Despite extensive prompt engineering attempts, they "could not get it to reliably output the right thing" with instructions alone. This necessitated fine-tuning.
### Fine-Tuning Approach
A key finding was that fine-tuning is remarkably effective with small datasets: **only 400-500 examples were needed for "massive" improvements**. The training data was synthesized from real emails using the following methodology:
- Take an actual sent email
- Simulate the writing process by performing semantic similarity search as if writing that email
- Randomize cursor position within the email (start, end, mid-sentence, mid-word)
- Use the remainder of the email (either complete rest or just the current paragraph) as the target completion
For fact lookup capabilities, they handcrafted approximately a dozen examples where specific facts (Wi-Fi passwords, office addresses, phone numbers) appeared in the example emails and should be incorporated into the output. Critically, they also included examples where information was missing to teach the model not to hallucinate facts.
## Safety and User Experience Considerations
A guiding principle mentioned is "no actions without user confirmation." The team explicitly acknowledges that LLMs are vulnerable to hallucination and prompt injection attacks. Their mitigation strategy is to keep humans in the loop for all consequential actions:
- The AI writes emails but doesn't send them automatically
- The AI can suggest calendar events but won't add them without confirmation
- All AI suggestions require explicit user acceptance
This represents a thoughtful production approach to deploying AI in sensitive contexts where incorrect actions could have real consequences.
## Modular Architecture for Rapid Iteration
The speaker emphasizes building systems where components can be swapped out independently. For example, they don't rely on a specific embedding model—the infrastructure supports changing models, with the understanding that switching would require reprocessing embeddings and additional compute.
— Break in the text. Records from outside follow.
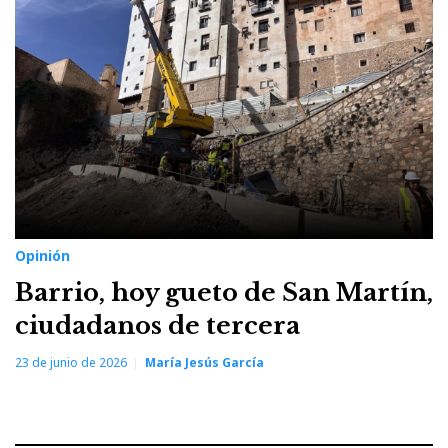
María
Jesús
García
Opinión
Barrio, hoy gueto de San Martín,
ciudadanos de tercera
23 de junio de 2026
María Jesús García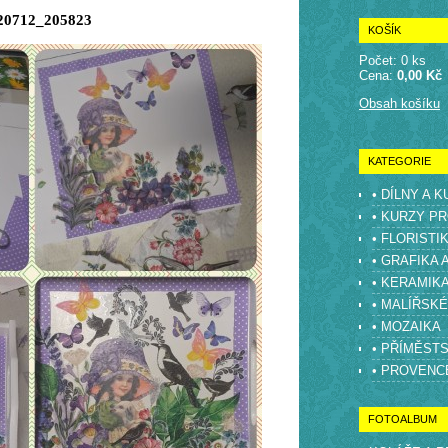
20712_205823
KOŠÍK
Počet: 0 ks
Cena:
0,00 Kč
Obsah košíku
KATEGORIE
• DÍLNY A 
• KURZY PR
• FLORISTI
• GRAFIKA 
• KERAMIK
• MALÍŘSK
• MOZAIKA
• PŘÍMĚST
• PROVENC
FOTOALBUM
This modularity allows them to:
- Start new users on updated models while maintaining existing user experiences
- Experiment with different components without full system rewrites
- Quickly adopt new models as the landscape evolves (they note optimal models change "on a weekly or monthly basis")
## Future Directions
The team outlined several areas for continued development:
- **Expanded Fine-Tuning**: More diverse examples, additional languages, larger training sets, and incorporating user acceptance/rejection signals as training feedback
- **Per-User Fine-Tuning**: Becoming more feasible as costs decrease
- **Improved Retrieval**: Moving beyond simple similarity to cross-encoding, exploring more fine-grained snippets (extracting just relevant text rather than full emails), and using multiple embeddings per email to capture different semantic aspects
- **Model Experimentation**: Evaluating new models as they become available
- **Learning from User Edits**: Using changes users make to generated drafts as training signal (not yet implemented)
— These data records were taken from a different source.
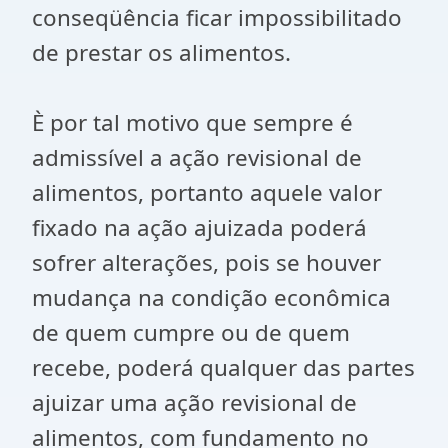
conseqüência ficar impossibilitado
de prestar os alimentos.
È por tal motivo que sempre é
admissível a ação revisional de
alimentos, portanto aquele valor
fixado na ação ajuizada poderá
sofrer alterações, pois se houver
mudança na condição econômica
de quem cumpre ou de quem
recebe, poderá qualquer das partes
ajuizar uma ação revisional de
alimentos, com fundamento no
- **Proactive AI**: Moving from user-initiated to AI-initiated suggestions (e.g., automatically showing calendar availability when someone asks about meeting times)
## Production Realities and Lessons Learned
Several candid observations emerged about building AI products in production:
- **Trial and Error**: Much of the development process involved experimentation and learning from failures
- **Avoiding Premature Limitations**: Multiple team members reported being proven wrong when claiming something was impossible—the guidance is to try things before concluding they won't work
- **Self-Reflection Through AI**: Using the system revealed uncomfortable truths about personal writing habits (overused phrases, passive voice patterns)
- **Reusable Infrastructure**: Investments in data pipelines and vector databases pay dividends across multiple features
- **Rapid Landscape Changes**: Information from six months ago is already outdated; staying current is essential
The case study provides a realistic view of the iterative, experimental nature of LLMOps work, while demonstrating how thoughtful architecture decisions and targeted fine-tuning can solve problems that prompt engineering alone cannot address.